In a recent speech at Prague Castle, Finnish President Alexander Stubb called on those present to remember how positively the EU had changed their lives over the past 30 years.
Jakub Landovsky, a diplomat and now the Czech government’s plenipotentiary for NATO commitments, responded on social media: “In 1996, the EU had 15 members and 28% of global GDP. Today, it has 27 members and 15% of global GDP.”
So what is the reality?
If Defense Burdens Were Shared Differently
That the European Union is falling ever further behind the United States economically is hard to dispute. Numerous leading European economists have pointed it out. The key reason is Europe’s lag in productivity.
Productivity is a fundamental economic indicator because it shows how much value is created in a given amount of time. It can be raised, for example, by investment in research and development, an area where Europe also trails the US. The same applies to research and development investment as a share of sales, which is significantly higher among American technology firms than among European ones.
If the EU kept pace with the US in productivity, its share of global output would still be declining, but far more slowly than it has in reality.
And what about the argument that the US is buying growth with debt?
Productivity growth cannot simply be bought. It has to be invented through research and development. It is an intensive indicator, not an extensive one, in the sense of growth measured in tonnes of steel produced.
There is more. If, after 1990, the European NATO countries had shared defense spending with the US on a 50:50 basis, the EU’s public debt today would be around 115% of GDP, instead of about 80%. US debt would be around 100% of GDP, rather than 120%. The EU’s debt is lower than America’s only because of the generous security dividend that the US taxpayer has provided over recent decades.
The Union’s Core Is Losing Momentum
Those who play down the EU’s economic lag behind the US by pointing to the economic boom and rising living standards in its newer member states over the past 30 years or so are also mistaken. They are confusing two different things.
A look at the data shows that the EU functions as a convergence machine for countries that joined the bloc later, allowing them to catch up with the EU average through relatively rapid productivity growth. In the Czech Republic, for example, hourly labor productivity grew by 81% between 1995 and 2019, while in the EU as a whole it rose by only 38%. The Czech Republic even outperformed the US, where it increased by 62%.
The problem for the EU is that its leading economies are hitting a technological frontier. Germany, France and Italy cannot push that frontier forward as quickly as the US, leading to the bloc’s overall relative decline against the United States.
The situation is particularly critical in Italy and Spain, where productivity grew by only 9% and 16%, respectively, over the same period. That is a disastrous result.
The Euro’s Role
The euro bears a major share of the blame for the decline of both countries, for three reasons.
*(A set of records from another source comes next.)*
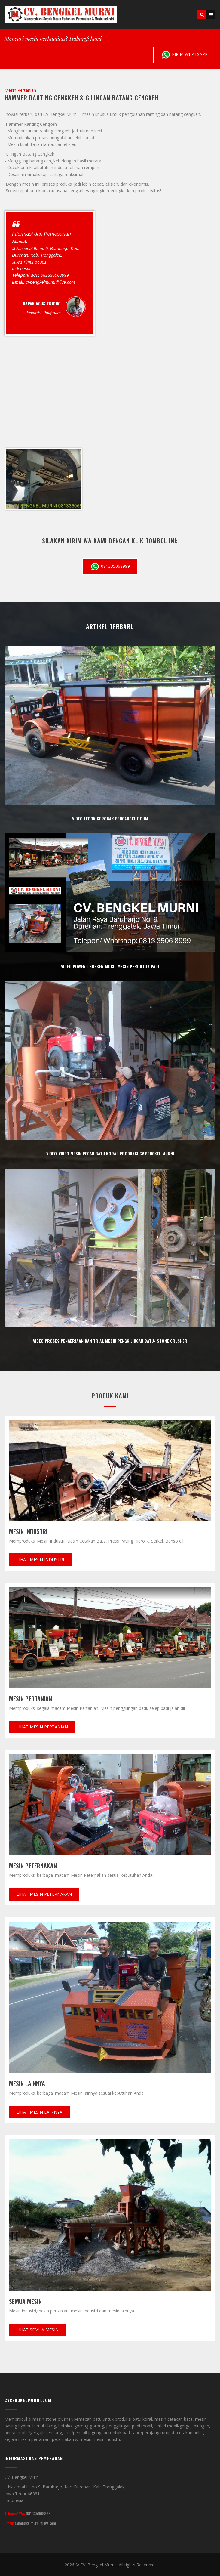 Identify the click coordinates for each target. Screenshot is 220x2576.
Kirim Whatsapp (184, 55)
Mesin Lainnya (27, 2083)
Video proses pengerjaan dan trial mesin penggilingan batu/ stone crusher (110, 1341)
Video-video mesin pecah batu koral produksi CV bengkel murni (110, 1153)
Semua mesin (25, 2301)
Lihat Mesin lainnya (39, 2112)
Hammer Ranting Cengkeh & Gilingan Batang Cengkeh (82, 97)
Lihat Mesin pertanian (42, 1727)
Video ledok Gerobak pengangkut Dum (110, 818)
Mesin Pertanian (30, 1698)
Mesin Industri (28, 1531)
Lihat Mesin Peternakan (44, 1894)
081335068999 (110, 566)
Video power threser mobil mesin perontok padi (110, 966)
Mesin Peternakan (33, 1865)
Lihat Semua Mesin (38, 2330)
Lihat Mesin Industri (40, 1559) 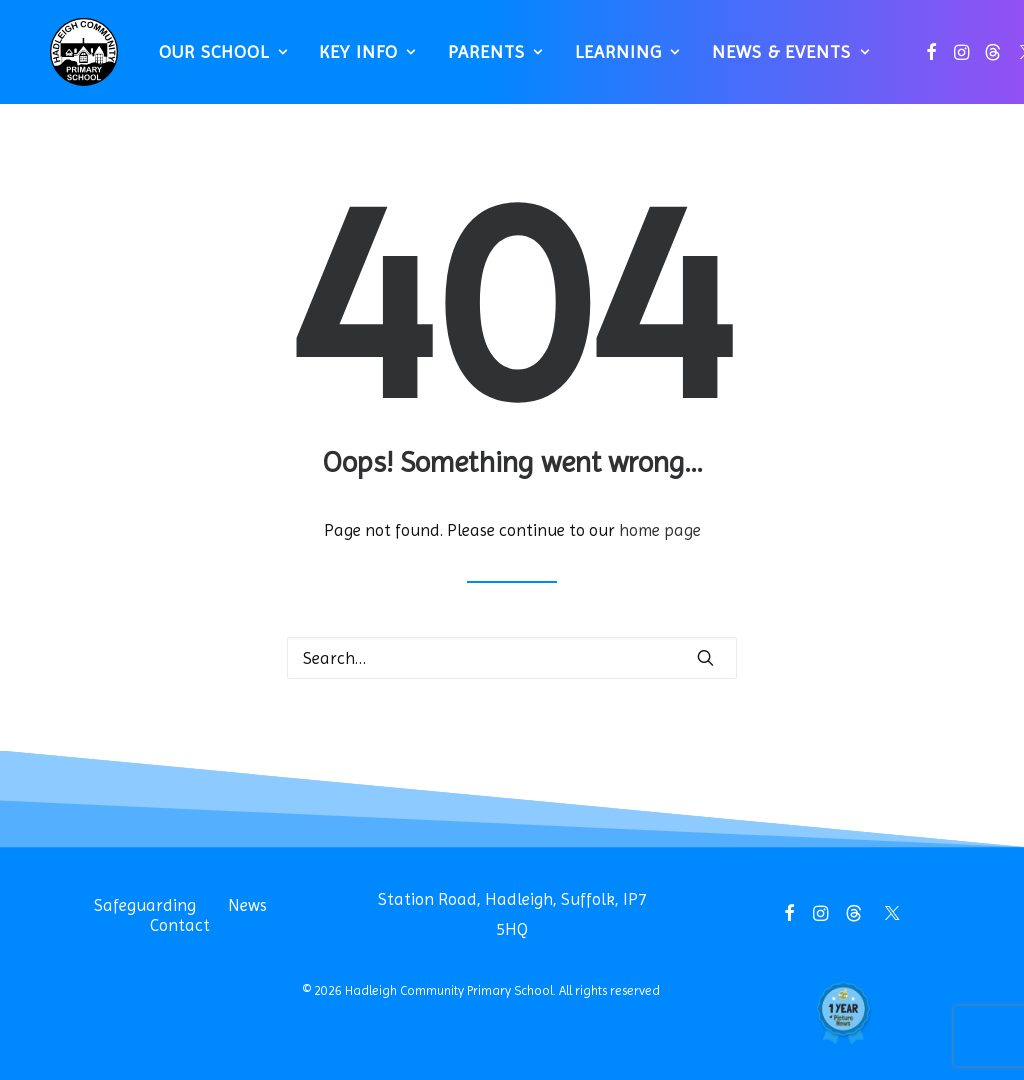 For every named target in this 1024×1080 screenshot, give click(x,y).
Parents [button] (486, 60)
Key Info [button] (358, 60)
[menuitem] (213, 60)
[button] (921, 60)
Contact (180, 925)
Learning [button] (618, 60)
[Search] (512, 658)
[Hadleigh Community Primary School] (74, 60)
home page (660, 530)
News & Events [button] (781, 60)
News (247, 905)
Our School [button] (213, 60)
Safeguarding (145, 905)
First, before it was introduced, both Italy and Spain regularly dealt with declining competitiveness by devaluing their national currencies, the lira and the peseta, which made their exports cheaper. With the euro, they lost that option.
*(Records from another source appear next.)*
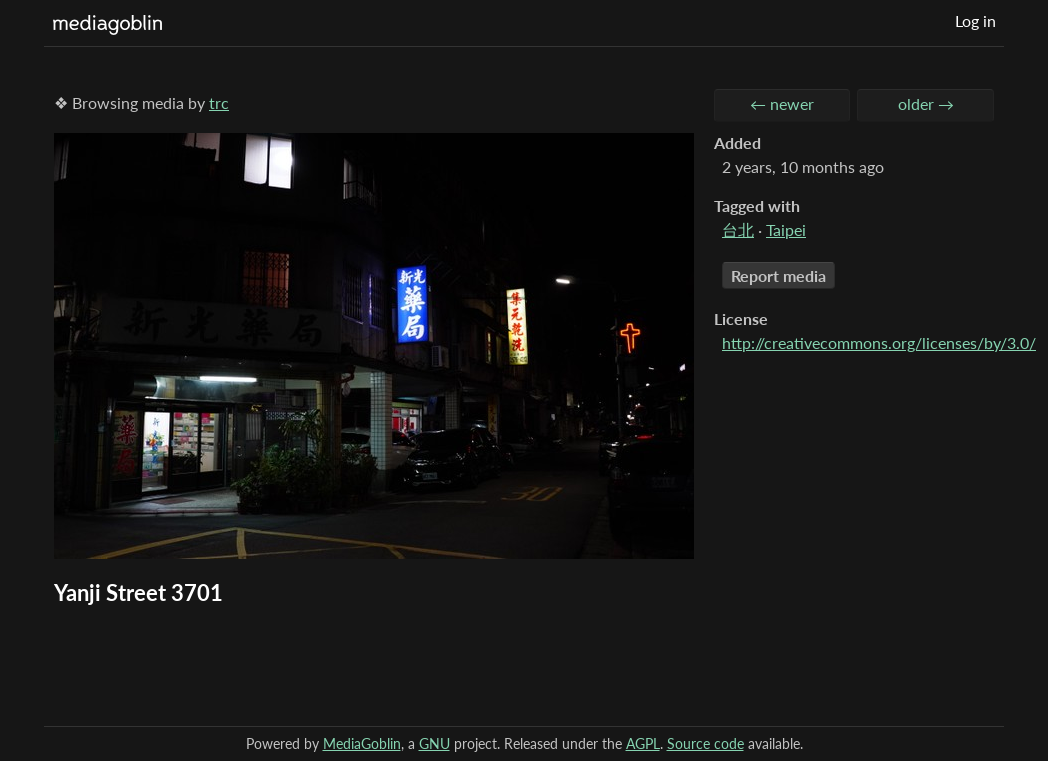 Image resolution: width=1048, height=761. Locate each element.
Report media (778, 275)
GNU (434, 743)
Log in (975, 20)
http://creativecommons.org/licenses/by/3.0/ (879, 342)
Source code (705, 743)
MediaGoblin (362, 743)
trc (219, 102)
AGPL (643, 743)
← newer (782, 103)
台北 (738, 229)
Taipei (786, 229)
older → (926, 103) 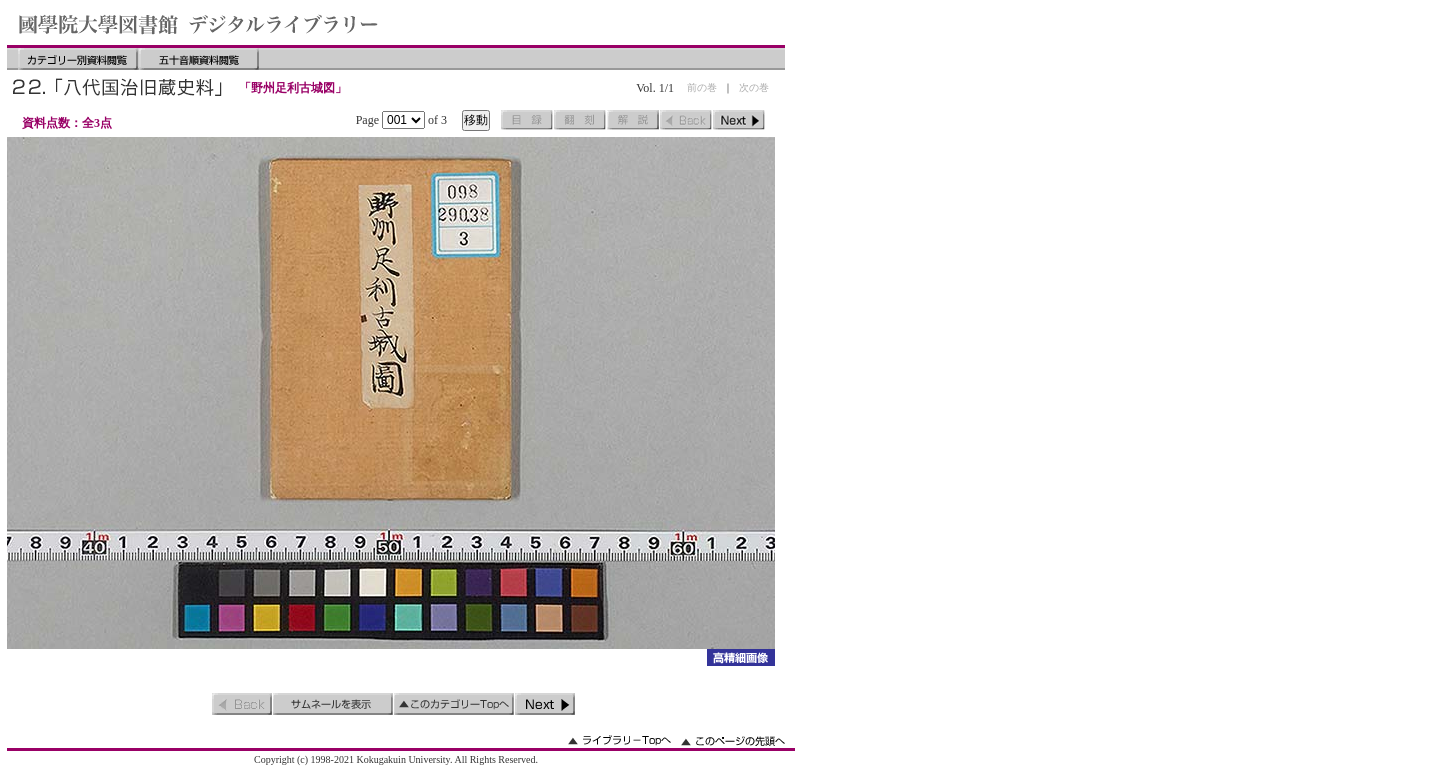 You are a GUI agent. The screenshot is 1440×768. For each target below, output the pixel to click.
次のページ (739, 120)
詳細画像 (740, 657)
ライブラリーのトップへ (619, 740)
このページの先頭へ (733, 740)
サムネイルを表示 (333, 704)
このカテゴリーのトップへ (454, 704)
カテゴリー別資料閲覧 (78, 59)
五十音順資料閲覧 (199, 59) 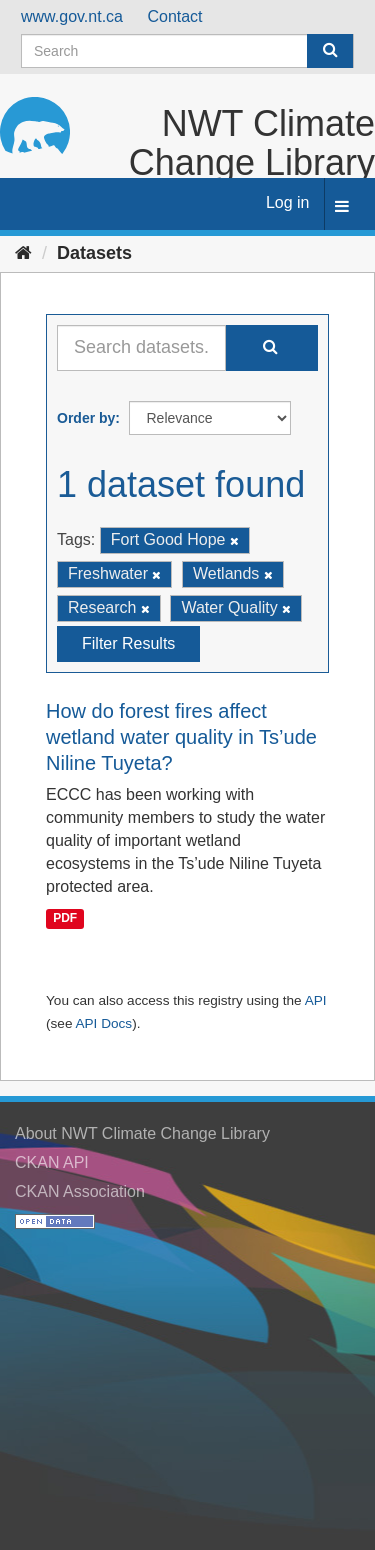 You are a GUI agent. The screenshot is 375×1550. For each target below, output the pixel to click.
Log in (288, 202)
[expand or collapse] (342, 207)
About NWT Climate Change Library (142, 1133)
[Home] (23, 253)
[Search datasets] (187, 51)
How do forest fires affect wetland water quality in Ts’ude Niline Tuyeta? (181, 737)
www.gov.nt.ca (72, 16)
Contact (174, 16)
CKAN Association (80, 1191)
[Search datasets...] (141, 348)
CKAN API (52, 1162)
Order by (86, 418)
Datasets (94, 253)
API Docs (103, 1023)
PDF (65, 919)
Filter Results (128, 643)
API (316, 1000)
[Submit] (330, 51)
Second, joining the euro brought a sharp fall in interest rates for southern countries, taking them down to Germany’s level. In Spain, cheap credit sparked a massive investment boom, but it was concentrated in construction and real estate rather than technology. While it temporarily boosted GDP, hourly productivity stagnated because those sectors have low added value.
In Italy, by contrast, cheap money allowed the state to postpone painful structural reforms that might have made Italian exporters more competitive without devaluation, since high debt had suddenly become cheaper to service.
Third, in the first decade after the euro was introduced, wages and prices in Italy and Spain grew faster than in Germany, but without corresponding productivity growth. After the creation of the eurozone, large amounts of new capital flowed into its southern countries, but ended up in low-productivity sectors such as Spain’s real estate market. That created what is known as real overvaluation, making the economies of Italy and Spain expensive and uncompetitive.
State Intervention
Alongside the euro, one major source of Europe’s lag is the state’s growing interference in the economy.
Take the Czech Republic as an example. Today, some are lamenting that capitalism in the country has reached its limits, for instance because housing is expensive. Yet there have been only two major moments in the past 10 years when capitalism would have made housing significantly cheaper without state intervention. In both cases, government action prevented that from happening.
First, between 2013 and 2017, the state, or rather the Czech National Bank, prevented deflation, meaning a general fall in prices, by creating more than two trillion Czech crowns from nothing. That made mortgages historically cheap, effectively subsidizing them through state monetary policy, and drove hundreds of billions created at the stroke of a keyboard into real estate.
Later, during Covid, the state did not allow the value of property to fall by hundreds of billions of Czech crowns. Instead, it poured that money into the economy. On top of that debt, it saddled future generations with unaffordable housing.
In both cases, this happened with the encouragement and applause of precisely those who now lament the limits of capitalism. In fact, they are recognizing the limits of statism that those with foresight warned about years ago.
The United States is a more capitalist economy than the Czech Republic and the countries of the EU. That is also why it is economically outpacing the old continent.